Its tough to get a picture of the new system due to it being on the second floor and at a shallow angle. For reference the original system hanging off the front of the house is currently set at 45 degrees. The SHW panels are set at 60 degrees to optimize spring and fall and cut back on summer overheating. It works but they do stick out. The SHW system is the oldest install and has been humming along for about 14 years. Given Heat Pump hot water heaters and low cost panels, I would not install SHW again and would just install more panels. Its hard to see but to the left of the new panels is a roof mounted combiner box. It has a great flashing arrangement and makes a nice roof pass through that isn't going to leak. Installed on it is a Midnight Solar surge arrestor. This in theory will pass any high voltages surges down to the ground system. I also have one on the main panel. There are no guarantees if I get a direct lightning hit but its the best thing they make currently.

Tom in Maine from this site supplied the solar panels, he did big buy of Schuco Panels when Schuco pulled out of the market. There are a lot of offspec Chinese sourced panels for sale for cheap these days but I prefer taking my chances on panels that were built by a known companies and were built to German specs . Generally panels either work out of the box or don't and if there are manufacturing defects it takes years for them to appear and by then good luck with a warranty. They are nicely built panels and the ones I got were A spec. Most panel companies test each panel and grade them by output, they usually then have 3 or 4 model numbers which are identical except for output. The panels I got from Tom were the highest efficiency, 245 watts as opposed to 215 watt for the lowest efficiency meaning more output in less space. Many of the closeout panels on the market tend to be the lower efficiency models( fine if you have the roof space although the mounting costs go up).

I haven't added up the total cost, its close to 4.5 K with about $500 extra for the rework on the electrical system. I have already eaten up the NH rebate but will get a fed rebate of 30%. At $2.5 a watt compared to an lot of pro installs in the $4 to 5 per watt range (some pros say they are in the 3.75 range these days) , there are savings to DIY as long as you are willing to learn and follow NEC 2011. Ideally with some help and cooler weather I could have installed itallin a weekend. As is was I did everything solo including pulling the panels up on the roof.
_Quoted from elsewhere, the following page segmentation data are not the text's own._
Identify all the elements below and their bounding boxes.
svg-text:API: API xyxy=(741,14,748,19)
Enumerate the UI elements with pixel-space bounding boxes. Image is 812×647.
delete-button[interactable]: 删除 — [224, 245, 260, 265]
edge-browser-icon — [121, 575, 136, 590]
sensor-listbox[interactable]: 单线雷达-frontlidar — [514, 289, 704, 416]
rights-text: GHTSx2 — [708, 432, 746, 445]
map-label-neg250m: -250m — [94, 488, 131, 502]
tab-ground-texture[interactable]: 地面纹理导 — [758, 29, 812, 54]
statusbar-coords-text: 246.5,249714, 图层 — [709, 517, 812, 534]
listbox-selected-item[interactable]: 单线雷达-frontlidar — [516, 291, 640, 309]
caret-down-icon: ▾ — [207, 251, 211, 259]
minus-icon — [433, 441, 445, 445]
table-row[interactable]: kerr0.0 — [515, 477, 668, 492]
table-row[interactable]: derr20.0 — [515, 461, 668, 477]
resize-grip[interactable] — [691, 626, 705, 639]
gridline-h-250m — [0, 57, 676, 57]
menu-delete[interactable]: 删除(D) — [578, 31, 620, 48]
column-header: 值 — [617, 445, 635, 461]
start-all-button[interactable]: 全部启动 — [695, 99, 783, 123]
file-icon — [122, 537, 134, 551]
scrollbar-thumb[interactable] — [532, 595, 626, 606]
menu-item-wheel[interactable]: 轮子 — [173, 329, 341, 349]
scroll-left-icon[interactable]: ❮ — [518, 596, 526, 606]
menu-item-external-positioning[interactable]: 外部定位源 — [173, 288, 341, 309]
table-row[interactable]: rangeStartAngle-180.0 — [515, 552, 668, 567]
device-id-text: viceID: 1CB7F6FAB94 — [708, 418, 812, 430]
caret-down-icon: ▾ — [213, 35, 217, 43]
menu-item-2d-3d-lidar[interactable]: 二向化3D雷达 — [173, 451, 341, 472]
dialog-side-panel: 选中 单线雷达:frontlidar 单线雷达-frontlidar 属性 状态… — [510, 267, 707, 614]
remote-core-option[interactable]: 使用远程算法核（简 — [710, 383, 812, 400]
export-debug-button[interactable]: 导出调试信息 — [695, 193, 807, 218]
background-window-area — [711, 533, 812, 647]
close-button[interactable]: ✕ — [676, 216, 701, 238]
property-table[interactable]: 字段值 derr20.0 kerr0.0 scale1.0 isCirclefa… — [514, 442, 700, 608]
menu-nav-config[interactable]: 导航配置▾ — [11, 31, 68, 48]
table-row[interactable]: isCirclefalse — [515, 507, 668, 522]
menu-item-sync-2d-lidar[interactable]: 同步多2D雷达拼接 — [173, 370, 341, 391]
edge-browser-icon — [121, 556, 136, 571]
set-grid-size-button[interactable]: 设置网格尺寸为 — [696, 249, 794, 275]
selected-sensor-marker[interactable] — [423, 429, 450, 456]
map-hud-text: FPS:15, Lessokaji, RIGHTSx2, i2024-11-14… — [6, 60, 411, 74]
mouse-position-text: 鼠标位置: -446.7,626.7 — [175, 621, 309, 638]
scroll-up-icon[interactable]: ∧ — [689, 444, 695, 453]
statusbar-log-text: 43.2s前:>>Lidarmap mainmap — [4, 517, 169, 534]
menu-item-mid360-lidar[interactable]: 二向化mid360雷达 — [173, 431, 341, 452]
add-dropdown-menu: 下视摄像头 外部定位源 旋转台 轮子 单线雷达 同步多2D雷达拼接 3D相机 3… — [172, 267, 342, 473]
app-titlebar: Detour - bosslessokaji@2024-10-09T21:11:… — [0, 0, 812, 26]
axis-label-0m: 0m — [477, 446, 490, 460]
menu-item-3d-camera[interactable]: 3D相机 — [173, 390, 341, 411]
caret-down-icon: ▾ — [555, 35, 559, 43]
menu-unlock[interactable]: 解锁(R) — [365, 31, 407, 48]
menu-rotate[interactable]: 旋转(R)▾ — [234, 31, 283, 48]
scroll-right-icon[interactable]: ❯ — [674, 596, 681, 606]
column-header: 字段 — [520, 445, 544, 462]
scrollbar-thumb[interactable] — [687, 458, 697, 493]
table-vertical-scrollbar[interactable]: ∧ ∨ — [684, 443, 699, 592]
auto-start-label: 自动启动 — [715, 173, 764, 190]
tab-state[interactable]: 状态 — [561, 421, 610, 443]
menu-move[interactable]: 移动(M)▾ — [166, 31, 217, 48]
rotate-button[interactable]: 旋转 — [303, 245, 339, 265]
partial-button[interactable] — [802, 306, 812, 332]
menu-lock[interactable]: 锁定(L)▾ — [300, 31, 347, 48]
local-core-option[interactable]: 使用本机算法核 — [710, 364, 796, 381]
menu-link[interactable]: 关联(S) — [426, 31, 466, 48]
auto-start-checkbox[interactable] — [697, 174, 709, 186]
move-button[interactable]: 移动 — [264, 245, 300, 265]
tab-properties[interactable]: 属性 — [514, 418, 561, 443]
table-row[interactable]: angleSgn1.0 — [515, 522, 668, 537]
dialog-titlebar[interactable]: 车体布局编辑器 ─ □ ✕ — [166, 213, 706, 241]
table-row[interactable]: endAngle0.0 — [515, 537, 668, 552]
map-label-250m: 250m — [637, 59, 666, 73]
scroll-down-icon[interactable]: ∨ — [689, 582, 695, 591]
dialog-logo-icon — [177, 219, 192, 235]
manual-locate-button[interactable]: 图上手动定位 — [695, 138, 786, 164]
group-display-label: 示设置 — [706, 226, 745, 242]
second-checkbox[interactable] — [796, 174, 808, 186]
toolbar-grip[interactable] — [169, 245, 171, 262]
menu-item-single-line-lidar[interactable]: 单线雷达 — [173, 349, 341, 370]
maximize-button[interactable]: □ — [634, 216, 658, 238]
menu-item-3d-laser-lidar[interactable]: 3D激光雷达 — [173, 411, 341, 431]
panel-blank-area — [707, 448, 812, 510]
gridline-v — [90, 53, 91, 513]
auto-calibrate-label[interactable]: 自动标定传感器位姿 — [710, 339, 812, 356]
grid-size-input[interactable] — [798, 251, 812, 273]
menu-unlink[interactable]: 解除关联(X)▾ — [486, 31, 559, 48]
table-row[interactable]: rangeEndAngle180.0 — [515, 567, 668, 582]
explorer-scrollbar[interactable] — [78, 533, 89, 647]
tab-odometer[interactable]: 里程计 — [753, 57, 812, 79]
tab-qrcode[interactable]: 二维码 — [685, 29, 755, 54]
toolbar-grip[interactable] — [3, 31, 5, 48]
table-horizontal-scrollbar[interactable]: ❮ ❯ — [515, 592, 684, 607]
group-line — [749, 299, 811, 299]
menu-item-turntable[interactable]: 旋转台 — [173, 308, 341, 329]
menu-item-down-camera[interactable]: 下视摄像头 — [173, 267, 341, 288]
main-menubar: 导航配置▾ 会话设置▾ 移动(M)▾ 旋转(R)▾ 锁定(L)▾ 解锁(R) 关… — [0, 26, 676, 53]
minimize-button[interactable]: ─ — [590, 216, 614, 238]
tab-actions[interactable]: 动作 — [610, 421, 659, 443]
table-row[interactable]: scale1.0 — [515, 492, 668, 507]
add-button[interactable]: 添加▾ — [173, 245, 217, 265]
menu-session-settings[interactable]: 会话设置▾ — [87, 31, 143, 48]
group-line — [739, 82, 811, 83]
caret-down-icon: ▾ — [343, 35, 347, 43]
For general reference on how much it generates, I have a pole mounted PV system not shown with roughly the same capacity as the new array. It will put out somewhat more yearly output as its adjustable tilt plus runs cooler but the combination of the 4 older panels on the house and the pole mount covers all my electrical use and I am running a 750 KW surplus after about 15 months of operation. If I installed 3 more panels on the new system and took down the wall mounted panels, I would have all more power needs covered including a fridge and freezer plus an electric range assuming I installed a Heat pump hot water heater to back up my wood system for hot water in the winter. As I mentioned previously the new install will cover heating in shoulder seasons to cut back on wood boiler use and hassle plus cover the house when I am not home.

One day when the 660 watt system's inverter dies, there really aren't any good options to replace it as the system voltage doesn't line up with modern grid inverters, I ran all the panel wires down to a junction box in the basement and did the series and paralleling in the box so I could add a charge controller and install some batteries and have battery backup but I am waiting to see what newer battery technologies appear.

Now on to the next project once I catch up with all the deferred projects.


----------



## peakbagger (Aug 8, 2013)

Last Update 8/8
 I got verbal approval to run the system from the utility today, so I am legal to run. They really only care on what sort of inverter is installed to ensure that it meets UL specs for a grid tie inverter. I missed out on the highest sun angles of the summer but expect its still going to increase my surplus.


----------



## Where2 (Aug 8, 2013)

Great news! Highest sun angles or not, there's still plenty out there falling from the sky to collect. Make the best of if before the winter grey-days set in. Nice to know some places are still easy to work with on the installation and connection side, and thank you for all your updates.


----------